Mengapa harus demikian? Tanggung jawab sebagai seniman memang tidak kalah beratnya dengan profesi lain. Seniman merupakan agen hiburan sekaligus agen refleksi. Hal ini sudah terjadi sekian lama, misalnya pada tari Serimpi Kandha yang mengandung sebuah pesan mengenai larangan pernikahan endogami  (perkawinan sedarah).
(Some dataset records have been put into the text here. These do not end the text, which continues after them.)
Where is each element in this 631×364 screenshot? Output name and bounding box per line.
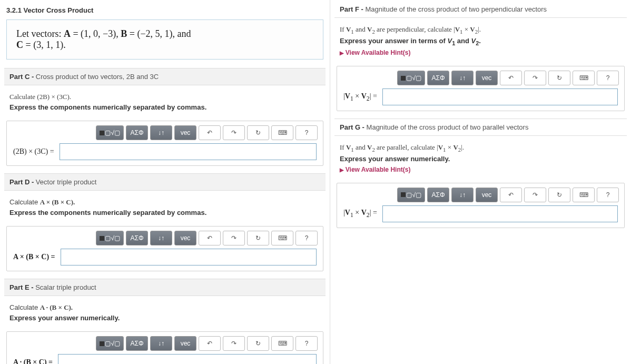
redo-button[interactable]: ↷ bbox=[223, 336, 245, 351]
reset-button[interactable]: ↻ bbox=[548, 188, 570, 202]
section-title: 3.2.1 Vector Cross Product bbox=[6, 6, 326, 14]
part-f-eq-label: |V1 × V2| = bbox=[343, 92, 377, 102]
undo-button[interactable]: ↶ bbox=[199, 336, 221, 351]
templates-button[interactable]: ▢√▢ bbox=[96, 231, 124, 245]
undo-button[interactable]: ↶ bbox=[199, 231, 221, 245]
part-f-condition: If V1 and V2 are perpendicular, calculat… bbox=[340, 25, 622, 35]
redo-button[interactable]: ↷ bbox=[223, 125, 245, 140]
vector-b-value: = (−2, 5, 1) bbox=[127, 28, 172, 39]
toolbar: ▢√▢ ΑΣΦ ↓↑ vec ↶ ↷ ↻ ⌨ ? bbox=[337, 66, 624, 88]
help-button[interactable]: ? bbox=[295, 231, 318, 245]
part-e-body: Calculate A · (B × C). Express your answ… bbox=[4, 296, 326, 327]
subsup-button[interactable]: ↓↑ bbox=[150, 125, 172, 140]
templates-button[interactable]: ▢√▢ bbox=[96, 336, 124, 351]
reset-button[interactable]: ↻ bbox=[247, 125, 269, 140]
part-f-label: Part F - bbox=[340, 5, 365, 13]
templates-button[interactable]: ▢√▢ bbox=[397, 188, 425, 202]
part-g-desc: Magnitude of the cross product of two pa… bbox=[367, 123, 529, 131]
part-e-answer-box: ▢√▢ ΑΣΦ ↓↑ vec ↶ ↷ ↻ ⌨ ? A · (B × C) = bbox=[6, 331, 323, 364]
vec-button[interactable]: vec bbox=[476, 71, 498, 85]
part-e-header: Part E - Scalar triple product bbox=[4, 279, 326, 296]
undo-button[interactable]: ↶ bbox=[500, 71, 522, 85]
part-d-calc-prefix: Calculate bbox=[9, 198, 40, 206]
part-g-label: Part G - bbox=[340, 123, 367, 131]
subsup-button[interactable]: ↓↑ bbox=[150, 231, 172, 245]
part-d-body: Calculate A × (B × C). Express the compo… bbox=[4, 191, 326, 222]
greek-button[interactable]: ΑΣΦ bbox=[126, 125, 148, 140]
part-f-body: If V1 and V2 are perpendicular, calculat… bbox=[334, 18, 627, 62]
redo-button[interactable]: ↷ bbox=[223, 231, 245, 245]
part-g-header: Part G - Magnitude of the cross product … bbox=[334, 119, 627, 136]
help-button[interactable]: ? bbox=[597, 188, 619, 202]
vec-button[interactable]: vec bbox=[174, 336, 196, 351]
part-e-calc-math: A · (B × C). bbox=[40, 303, 73, 311]
subsup-button[interactable]: ↓↑ bbox=[451, 71, 474, 85]
part-f-hints[interactable]: View Available Hint(s) bbox=[340, 49, 622, 56]
undo-button[interactable]: ↶ bbox=[199, 125, 221, 140]
part-d-answer-box: ▢√▢ ΑΣΦ ↓↑ vec ↶ ↷ ↻ ⌨ ? A × (B × C) = bbox=[6, 226, 323, 271]
keyboard-button[interactable]: ⌨ bbox=[271, 336, 293, 351]
vec-button[interactable]: vec bbox=[174, 231, 196, 245]
part-e-calc-prefix: Calculate bbox=[9, 303, 40, 311]
subsup-button[interactable]: ↓↑ bbox=[150, 336, 172, 351]
greek-button[interactable]: ΑΣΦ bbox=[126, 336, 148, 351]
vector-c-value: = (3, 1, 1). bbox=[23, 40, 66, 50]
vec-button[interactable]: vec bbox=[476, 188, 498, 202]
subsup-button[interactable]: ↓↑ bbox=[451, 188, 474, 202]
greek-button[interactable]: ΑΣΦ bbox=[126, 231, 148, 245]
keyboard-button[interactable]: ⌨ bbox=[573, 188, 595, 202]
greek-button[interactable]: ΑΣΦ bbox=[427, 188, 449, 202]
templates-button[interactable]: ▢√▢ bbox=[397, 71, 425, 85]
reset-button[interactable]: ↻ bbox=[247, 231, 269, 245]
undo-button[interactable]: ↶ bbox=[500, 188, 522, 202]
main-columns: 3.2.1 Vector Cross Product Let vectors: … bbox=[0, 0, 631, 364]
part-f-header: Part F - Magnitude of the cross product … bbox=[334, 4, 627, 18]
part-c-desc: Cross product of two vectors, 2B and 3C bbox=[36, 73, 159, 81]
part-d-input[interactable] bbox=[61, 249, 317, 265]
keyboard-button[interactable]: ⌨ bbox=[271, 231, 293, 245]
reset-button[interactable]: ↻ bbox=[548, 71, 570, 85]
part-c-calc: Calculate (2B) × (3C). bbox=[9, 93, 320, 101]
keyboard-button[interactable]: ⌨ bbox=[573, 71, 595, 85]
redo-button[interactable]: ↷ bbox=[524, 188, 546, 202]
help-button[interactable]: ? bbox=[295, 336, 318, 351]
reset-button[interactable]: ↻ bbox=[247, 336, 269, 351]
part-e-eq-label: A · (B × C) = bbox=[13, 358, 53, 364]
greek-button[interactable]: ΑΣΦ bbox=[427, 71, 449, 85]
keyboard-button[interactable]: ⌨ bbox=[271, 125, 293, 140]
part-d-desc: Vector triple product bbox=[36, 178, 97, 186]
part-c-eq-label: (2B) × (3C) = bbox=[13, 147, 54, 156]
part-g-input[interactable] bbox=[382, 205, 618, 222]
part-e-label: Part E - bbox=[9, 283, 35, 291]
part-c-body: Calculate (2B) × (3C). Express the compo… bbox=[4, 85, 326, 116]
part-d-header: Part D - Vector triple product bbox=[4, 173, 326, 191]
part-g-condition: If V1 and V2 are parallel, calculate |V1… bbox=[340, 143, 622, 153]
part-c-input[interactable] bbox=[60, 143, 317, 160]
toolbar: ▢√▢ ΑΣΦ ↓↑ vec ↶ ↷ ↻ ⌨ ? bbox=[337, 183, 624, 205]
help-button[interactable]: ? bbox=[597, 71, 619, 85]
part-f-input[interactable] bbox=[382, 88, 618, 105]
toolbar: ▢√▢ ΑΣΦ ↓↑ vec ↶ ↷ ↻ ⌨ ? bbox=[7, 227, 323, 249]
redo-button[interactable]: ↷ bbox=[524, 71, 546, 85]
vector-a-label: A bbox=[64, 28, 71, 39]
part-c-label: Part C - bbox=[9, 73, 36, 81]
part-f-instr: Express your answer in terms of V1 and V… bbox=[340, 37, 622, 46]
part-g-eq-label: |V1 × V2| = bbox=[343, 209, 377, 219]
toolbar: ▢√▢ ΑΣΦ ↓↑ vec ↶ ↷ ↻ ⌨ ? bbox=[7, 121, 323, 143]
part-g-answer-box: ▢√▢ ΑΣΦ ↓↑ vec ↶ ↷ ↻ ⌨ ? |V1 × V2| = bbox=[337, 183, 625, 228]
problem-suffix: , and bbox=[173, 28, 191, 39]
part-g-instr: Express your answer numerically. bbox=[340, 155, 622, 163]
part-c-answer-box: ▢√▢ ΑΣΦ ↓↑ vec ↶ ↷ ↻ ⌨ ? (2B) × (3C) = bbox=[6, 121, 323, 166]
toolbar: ▢√▢ ΑΣΦ ↓↑ vec ↶ ↷ ↻ ⌨ ? bbox=[7, 332, 323, 354]
help-button[interactable]: ? bbox=[295, 125, 318, 140]
part-c-header: Part C - Cross product of two vectors, 2… bbox=[4, 68, 326, 85]
vector-c-label: C bbox=[16, 40, 23, 50]
part-d-instr: Express the components numerically separ… bbox=[9, 209, 320, 217]
part-d-label: Part D - bbox=[9, 178, 36, 186]
part-e-input[interactable] bbox=[58, 354, 317, 364]
part-f-desc: Magnitude of the cross product of two pe… bbox=[365, 5, 547, 13]
part-g-hints[interactable]: View Available Hint(s) bbox=[340, 166, 622, 173]
vec-button[interactable]: vec bbox=[174, 125, 196, 140]
templates-button[interactable]: ▢√▢ bbox=[96, 125, 124, 140]
vector-a-value: = (1, 0, −3), bbox=[71, 28, 121, 39]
Dari karya tersebut maka jika creator ditanya mengapa membuat karya tersebut dan dari mana mengetahui mengenai tidak baiknya pernikahan endogami bukan hanya dari sisi sopan santun tetapi juga dari sisi kedokteran/ kesehatan, maka creator harus dapat menjawab karena dia yang menyampaikan. Selain ini, misalnya dari cerita bawang merah dan bawang putih di atas, cerita bawang merah dan bawang putih juga banyak menyampaikan pesan kehidupan yang bisa jadi cerminan kehidupan dari salah satu maupun banyak penikmat yang lain, maka selain bertugas menyampaikan sesuai isi cerita yang sudah beredar, kajian ilmiahpun patut disampaikan supaya tidak terjadi kesalahpahaman dan kesalahan tesis maupun hipotesis dalam interpretasi sebuah cerita.
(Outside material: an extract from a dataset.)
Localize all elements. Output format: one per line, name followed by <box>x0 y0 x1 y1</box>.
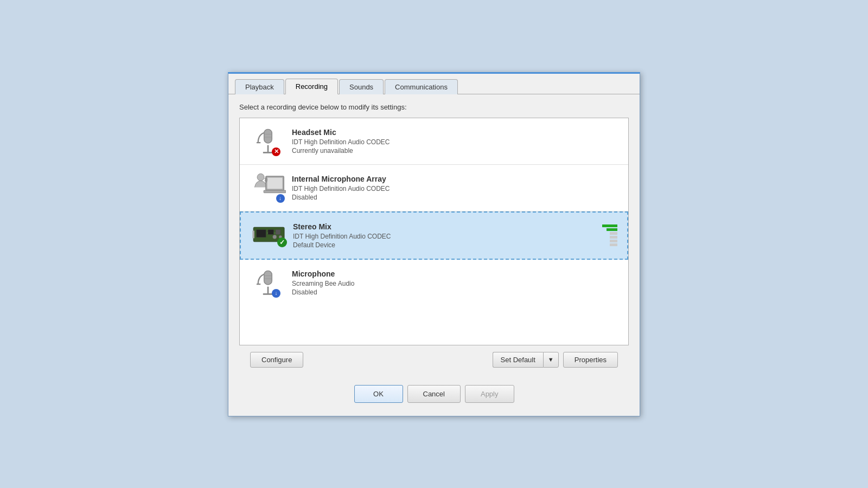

Dari penjelasan di atas, sudah dapat dilihat, begitu banyak tugas belajar seniman sebelum memulai sebuah karya, maka tidak dipungkiri seniman yang berhasil kebanyakan adalah seniman yang cerdas dan mau belajar serta berwawasan luas selain ditunjang dengan performa yang luar biasa. Ketika akan menggambarkan kehidupan guru, harus belajar menjadi guru, ketika menggambarkan seorang dokter harus menjadi seorang dokter, jadi, masih ada yang mau bilang jadi seniman itu mudah?